Single Colombia Rate Rise Is Enough to Curb Inflation, Cardenasby
Policy makers would step in to smooth `extreme' FX volatility
Agriculture, tourism to gain most from peace with guerrillas
The Colombian central bank’s unexpected interest rate increase on Friday should be sufficient to anchor inflation expectations and does not indicate the start of tightening cycle, according to Finance Minister Mauricio Cardenas.
The decision to raise the benchmark lending rate by 25 basis points to 4.75 percent demonstrates the central bank’s dedication to the 3 percent inflation target, plus or minus one percentage point, he said.
“This sends a very strong clear signal to all economic agents that there’s a firm commitment on the part of the central bank to keep inflation under control,” Cardenas said in an interview at Bloomberg’s office in New York.
While the move follows the steady weakening of the peso this year, policy makers are not currently considering more aggressive measures to stem the currency’s decline, such as the use of swaps or international reserves, Cardenas said. The peso has reached its equilibrium level at about 3,000 per dollar, he added.

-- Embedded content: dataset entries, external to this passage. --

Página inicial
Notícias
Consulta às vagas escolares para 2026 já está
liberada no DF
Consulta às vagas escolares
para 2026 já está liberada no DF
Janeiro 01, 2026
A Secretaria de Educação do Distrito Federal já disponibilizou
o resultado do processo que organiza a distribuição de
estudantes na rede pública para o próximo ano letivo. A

The Central Bank would still act in the case of “extreme volatility” in currency markets, Cardenas said, noting that the country’s floating exchange regime has helped Colombia absorb the impact of a sharp decline in oil prices. Allowing the peso to weaken is part of Colombia’s “balanced” policies, he said.
“More taxes, less expenses and a flexible exchange rate that allows our current account to adjust -- that’s the pragmatic approach,” Cardenas said.
The peso fell to a record low of 3,261.45 per dollar last month. The currency’s 35 percent drop in 12 months is the biggest after the Russian ruble and the Brazilian real among major emerging market currencies. It closed at 3,073.83 per dollar on Friday.
In industries such as processed foods, textiles and beverages, Colombian companies have already started to benefit as they face less competition with more expensive imported goods, Cardenas said.
Meanwhile, other sectors, including agriculture and tourism, stand to gain from the so-called peace dividend as Colombia is expected to sign a definitive pact with armed FARC rebels in six months, Cardenas said. Some parts of the country could see as much as 4 percent growth in economic activity with the end of the 50-year old conflict, he said.
Cardenas said multilateral organizations such as the World Bank may contribute to the costs of peace-transition projects that help preserve the environment and fight drug trafficking. The government is working on an estimate of the cost for the reintegration of former guerrilla fighters and crop substitution programs following a peace deal, he said.
“Part of the costs will be offset by additional economic growth," he said. "A portion of the peace process pays for itself."